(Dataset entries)
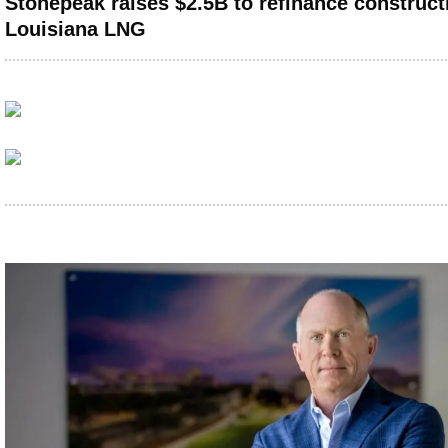
Stonepeak raises $2.5B to refinance constructi
Louisiana LNG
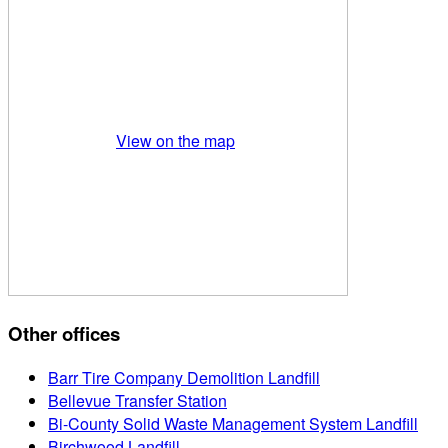
View on the map
Other offices
Barr Tire Company Demolition Landfill
Bellevue Transfer Station
Bi-County Solid Waste Management System Landfill
Birchwood Landfill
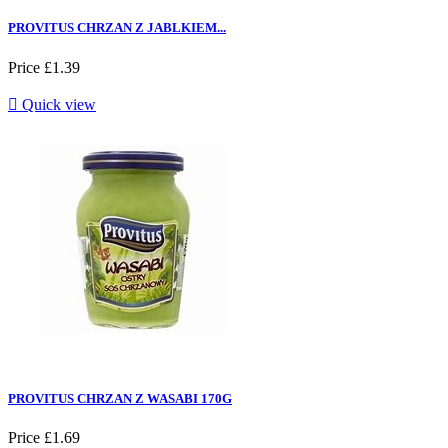
PROVITUS CHRZAN Z JABLKIEM...
Price
£1.39

Quick view
PROVITUS CHRZAN Z WASABI 170G
Price
£1.69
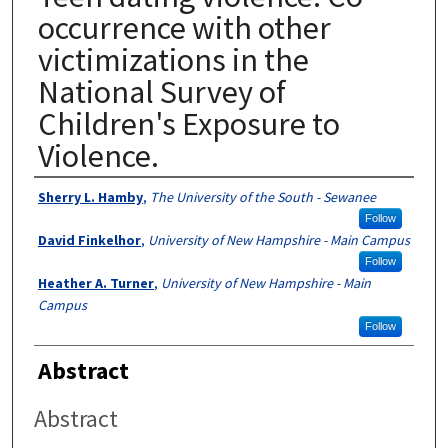
occurrence with other
victimizations in the
National Survey of
Children's Exposure to
Violence.
Authors
Sherry L. Hamby
,
The University of the South - Sewanee
Follow
David Finkelhor
,
University of New Hampshire - Main Campus
Follow
Heather A. Turner
,
University of New Hampshire - Main
Campus
Follow
Abstract
Abstract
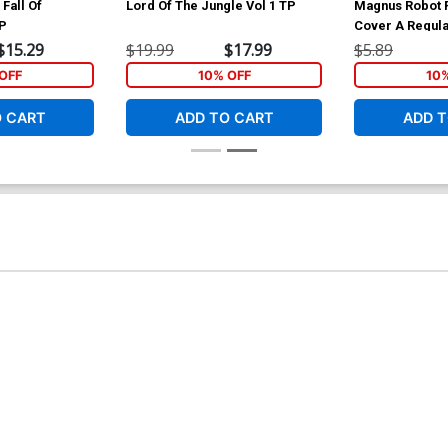
Fall Of
Lord Of The Jungle Vol 1 TP
Magnus Robot F
TP
Cover A Regula
Hardman Cove
$15.29
$19.99
$17.99
$5.89
OFF
10% OFF
10
O CART
ADD TO CART
ADD T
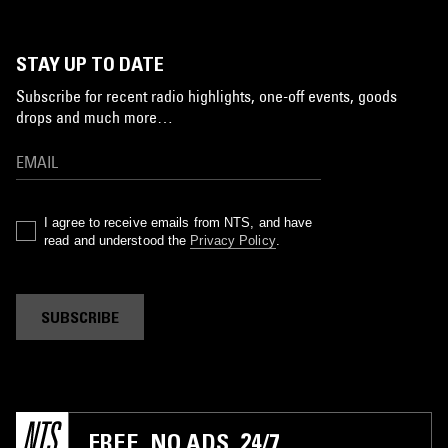
STAY UP TO DATE
Subscribe for recent radio highlights, one-off events, goods
drops and much more…
I agree to receive emails from NTS, and have
read and understood the
Privacy Policy
.
SUBSCRIBE
FREE. NO ADS. 24/7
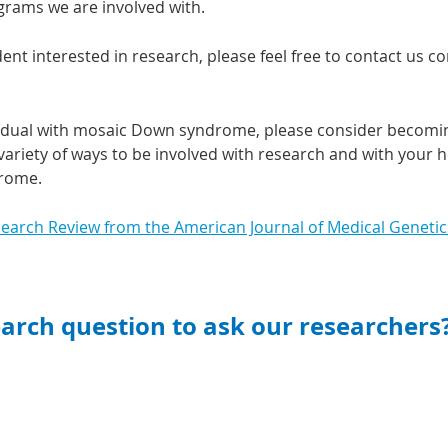
grams we are involved with.
dent interested in research, please feel free to contact us 
ividual with mosaic Down syndrome, please consider becomi
ariety of ways to be involved with research and with your he
drome.
search Review from the American Journal of Medical Genetic
earch quest
ion to ask our researchers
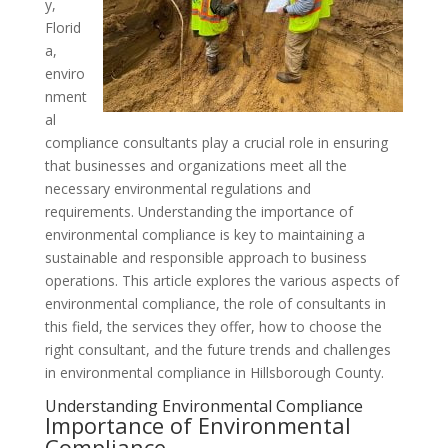
y,
Florid
a,
enviro
nment
al
compliance consultants play a crucial role in ensuring
that businesses and organizations meet all the
necessary environmental regulations and
requirements. Understanding the importance of
environmental compliance is key to maintaining a
sustainable and responsible approach to business
operations. This article explores the various aspects of
environmental compliance, the role of consultants in
this field, the services they offer, how to choose the
right consultant, and the future trends and challenges
in environmental compliance in Hillsborough County.
Understanding Environmental Compliance
Importance of Environmental
Compliance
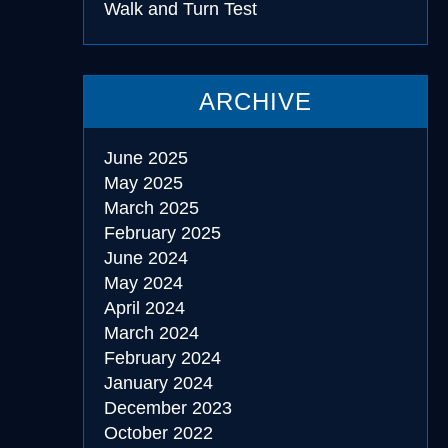
Walk and Turn Test
ARCHIVE
June 2025
May 2025
March 2025
February 2025
June 2024
May 2024
April 2024
March 2024
February 2024
January 2024
December 2023
October 2022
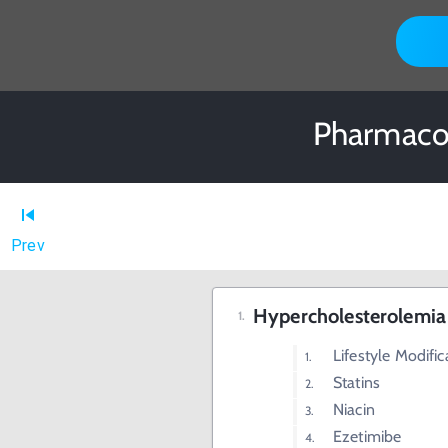
Pharmacol
Prev
Hypercholesterolemia
Lifestyle Modific
Statins
Niacin
Ezetimibe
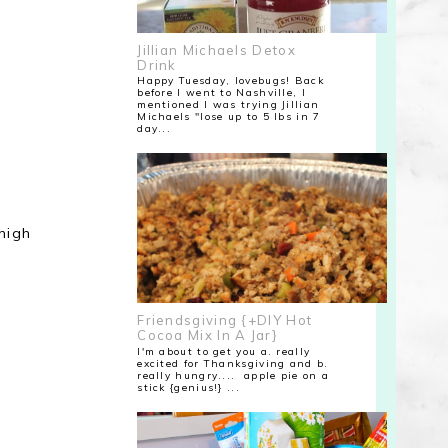
Jillian Michaels Detox
Drink
Happy Tuesday, lovebugs! Back
before I went to Nashville, I
mentioned I was trying Jillian
Michaels "lose up to 5 lbs in 7
day...
high
Friendsgiving {+DIY Hot
Cocoa Mix In A Jar}
I'm about to get you a. really
excited for Thanksgiving and b.
really hungry.... apple pie on a
stick {genius!} ...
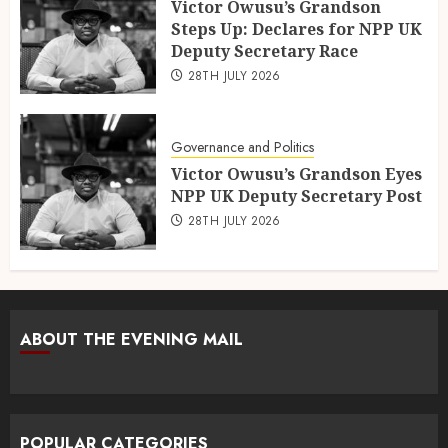
Victor Owusu’s Grandson
Steps Up: Declares for NPP UK
Deputy Secretary Race
28TH JULY 2026
Governance and Politics
Victor Owusu’s Grandson Eyes
NPP UK Deputy Secretary Post
28TH JULY 2026
ABOUT THE EVENING MAIL
POPULAR CATEGORIES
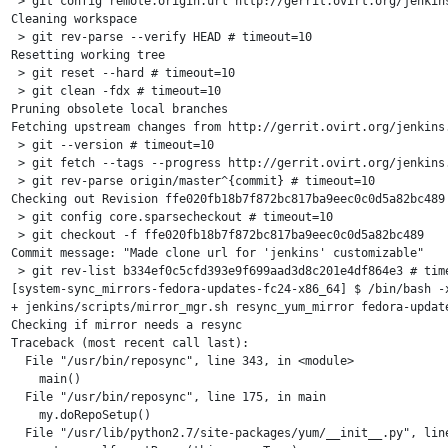
 > git config remote.origin.url http://gerrit.ovirt.org/jenkins
Cleaning workspace

 > git rev-parse --verify HEAD # timeout=10

Resetting working tree

 > git reset --hard # timeout=10

 > git clean -fdx # timeout=10

Pruning obsolete local branches

Fetching upstream changes from http://gerrit.ovirt.org/jenkins.
 > git --version # timeout=10

 > git fetch --tags --progress http://gerrit.ovirt.org/jenkins.
 > git rev-parse origin/master^{commit} # timeout=10

Checking out Revision ffe020fb18b7f872bc817ba9eec0c0d5a82bc489 
 > git config core.sparsecheckout # timeout=10

 > git checkout -f ffe020fb18b7f872bc817ba9eec0c0d5a82bc489

Commit message: "Made clone url for 'jenkins' customizable"

 > git rev-list b334ef0c5cfd393e9f699aad3d8c201e4df864e3 # time
[system-sync_mirrors-fedora-updates-fc24-x86_64] $ /bin/bash -x
+ jenkins/scripts/mirror_mgr.sh resync_yum_mirror fedora-update
Checking if mirror needs a resync

Traceback (most recent call last):

  File "/usr/bin/reposync", line 343, in <module>

    main()

  File "/usr/bin/reposync", line 175, in main

    my.doRepoSetup()

  File "/usr/lib/python2.7/site-packages/yum/__init__.py", line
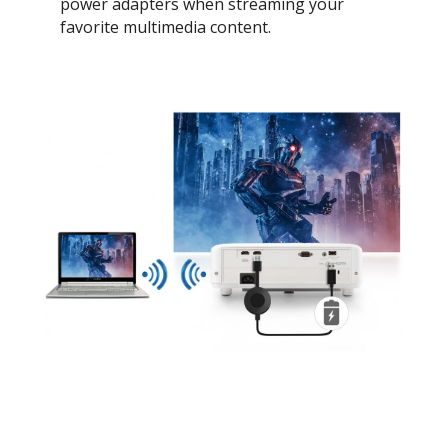
power adapters when streaming your
favorite multimedia content.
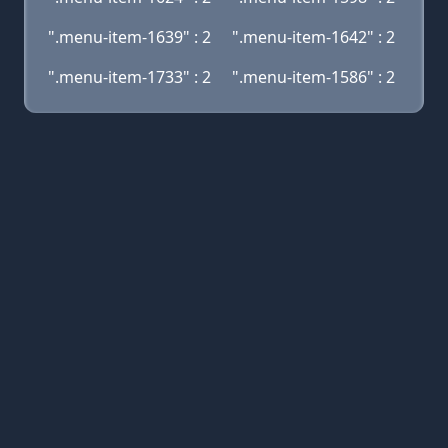
".menu-item-1639" : 2
".menu-item-1642" : 2
".menu-item-1733" : 2
".menu-item-1586" : 2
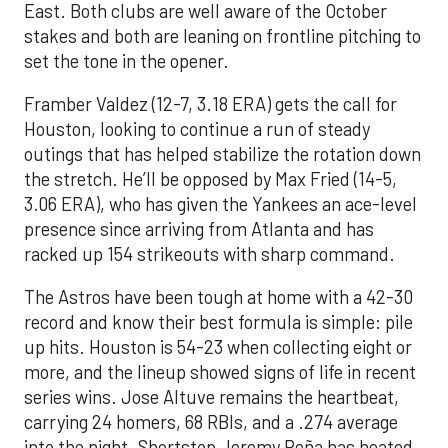
East. Both clubs are well aware of the October
stakes and both are leaning on frontline pitching to
set the tone in the opener.
Framber Valdez (12-7, 3.18 ERA) gets the call for
Houston, looking to continue a run of steady
outings that has helped stabilize the rotation down
the stretch. He’ll be opposed by Max Fried (14-5,
3.06 ERA), who has given the Yankees an ace-level
presence since arriving from Atlanta and has
racked up 154 strikeouts with sharp command.
The Astros have been tough at home with a 42-30
record and know their best formula is simple: pile
up hits. Houston is 54-23 when collecting eight or
more, and the lineup showed signs of life in recent
series wins. Jose Altuve remains the heartbeat,
carrying 24 homers, 68 RBIs, and a .274 average
into the night. Shortstop Jeremy Peña has heated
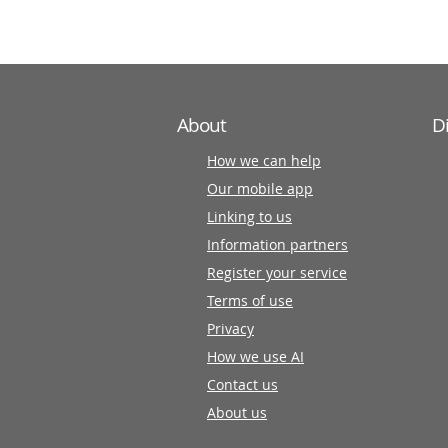
partners
About
D
How we can help
Our mobile app
Linking to us
Information partners
Register your service
Terms of use
Privacy
How we use AI
Contact us
About us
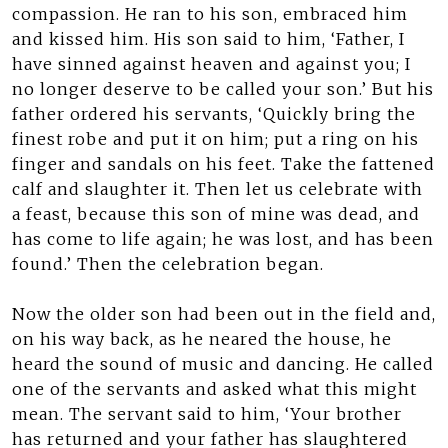
compassion. He ran to his son, embraced him
and kissed him. His son said to him, ‘Father, I
have sinned against heaven and against you; I
no longer deserve to be called your son.’ But his
father ordered his servants, ‘Quickly bring the
finest robe and put it on him; put a ring on his
finger and sandals on his feet. Take the fattened
calf and slaughter it. Then let us celebrate with
a feast, because this son of mine was dead, and
has come to life again; he was lost, and has been
found.’ Then the celebration began.
Now the older son had been out in the field and,
on his way back, as he neared the house, he
heard the sound of music and dancing. He called
one of the servants and asked what this might
mean. The servant said to him, ‘Your brother
has returned and your father has slaughtered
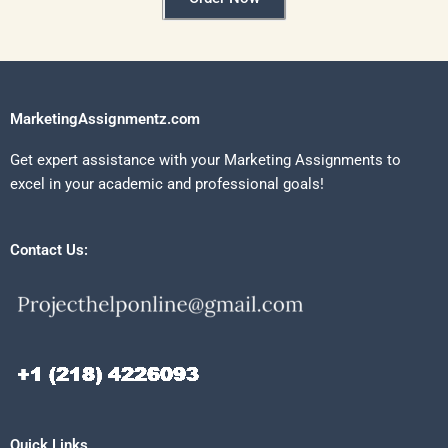
MarketingAssignmentz.com
Get expert assistance with your Marketing Assignments to
excel in your academic and professional goals!
Contact Us:
Quick Links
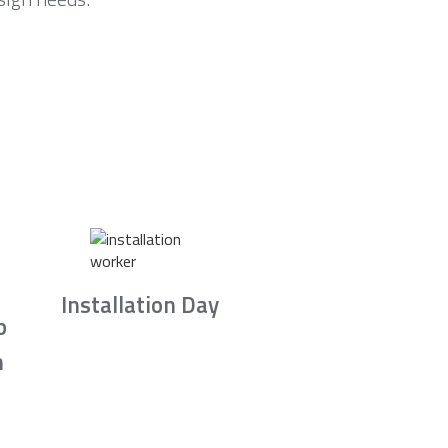
Installation Day
b
n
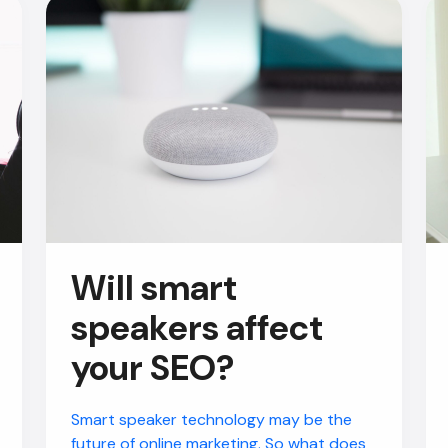
Will smart
speakers affect
your SEO?
Smart speaker technology may be the
future of online marketing. So what does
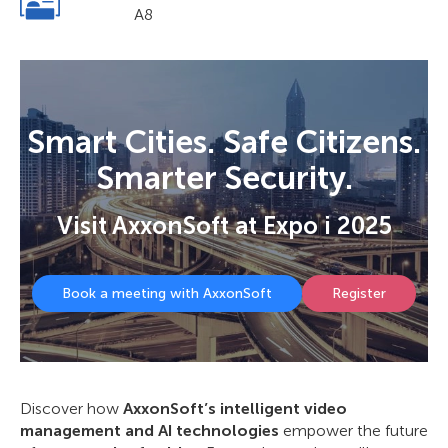
A8
Smart Cities. Safe Citizens.
Smarter Security.
Visit AxxonSoft at Expo i 2025
Book a meeting with AxxonSoft
Register
Discover how
AxxonSoft’s intelligent video
management and AI technologies
empower the future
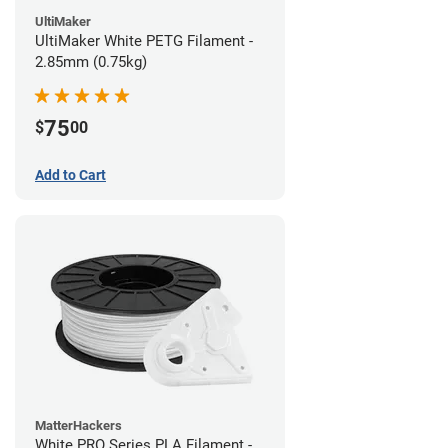
UltiMaker
UltiMaker White PETG Filament -
2.85mm (0.75kg)
75
$
00
Add to Cart
MatterHackers
White PRO Series PLA Filament -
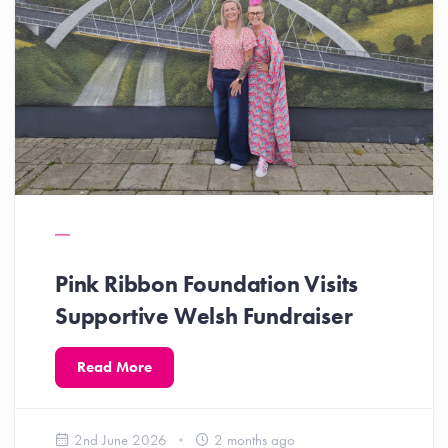
Pink Ribbon Foundation Visits
Supportive Welsh Fundraiser
Read More
2nd June 2026
2 months ago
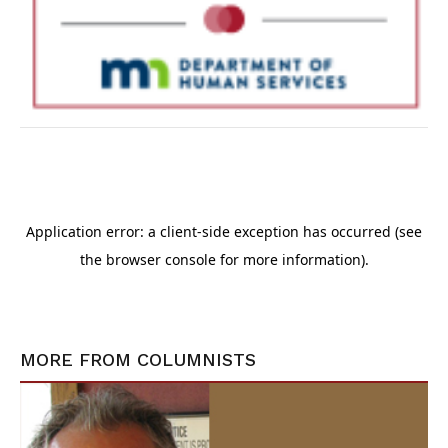
MORE FROM
COLUMNISTS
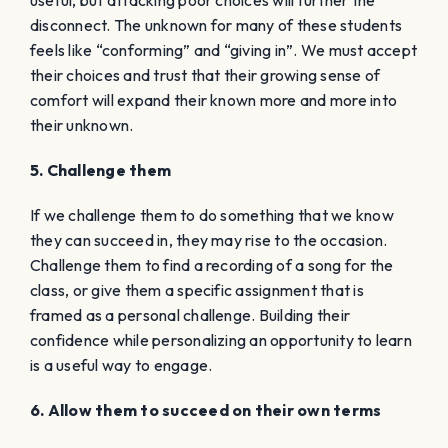
useful, but attacking poor choices will further the
disconnect. The
unknown
for many of these students
feels like “conforming” and “giving in”. We must accept
their choices and trust that their growing sense of
comfort will expand their
known
more and more into
their unknown.
5. Challenge them
If we challenge them to do something that we know
they can succeed in, they may rise to the occasion.
Challenge them to find a recording of a song for the
class, or give them a specific assignment that is
framed as a personal challenge. Building their
confidence while personalizing an opportunity to learn
is a useful way to engage.
6. Allow them to succeed on their own terms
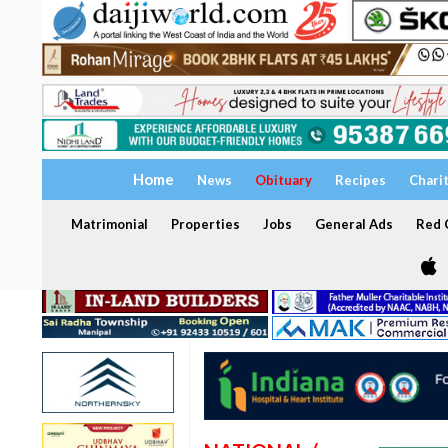
Home
News
Obituary
Recipes
Chari
Matrimonial
Properties
Jobs
General Ads
Red C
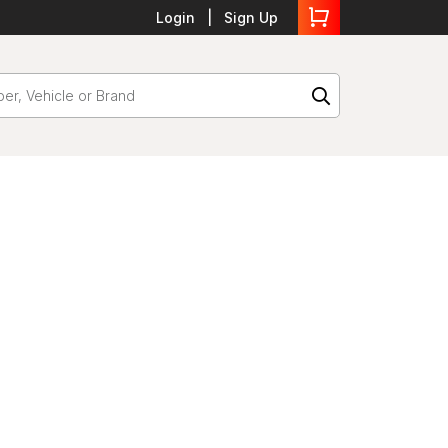
Login
Sign Up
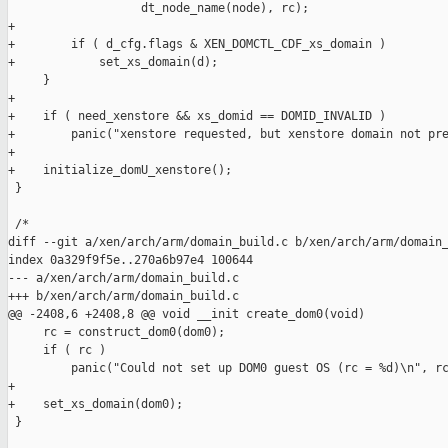
                   dt_node_name(node), rc);

+

+        if ( d_cfg.flags & XEN_DOMCTL_CDF_xs_domain )

+            set_xs_domain(d);

     }

+

+    if ( need_xenstore && xs_domid == DOMID_INVALID )

+        panic("xenstore requested, but xenstore domain not pre
+

+    initialize_domU_xenstore();

 }

 /*

diff --git a/xen/arch/arm/domain_build.c b/xen/arch/arm/domain_
index 0a329f9f5e..270a6b97e4 100644

--- a/xen/arch/arm/domain_build.c

+++ b/xen/arch/arm/domain_build.c

@@ -2408,6 +2408,8 @@ void __init create_dom0(void)

     rc = construct_dom0(dom0);

     if ( rc )

         panic("Could not set up DOM0 guest OS (rc = %d)\n", rc
+

+    set_xs_domain(dom0);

Exercise description: Reproduce the records above exactly, starting with the line that contains "--- a/xen/arch/arm/domain_build.c" and ending with the last line.

Reply:
--- a/xen/arch/arm/domain_build.c

+++ b/xen/arch/arm/domain_build.c

@@ -2408,6 +2408,8 @@ void __init create_dom0(void)

     rc = construct_dom0(dom0);

     if ( rc )

         panic("Could not set up DOM0 guest OS (rc = %d)\n", rc
+

+    set_xs_domain(dom0);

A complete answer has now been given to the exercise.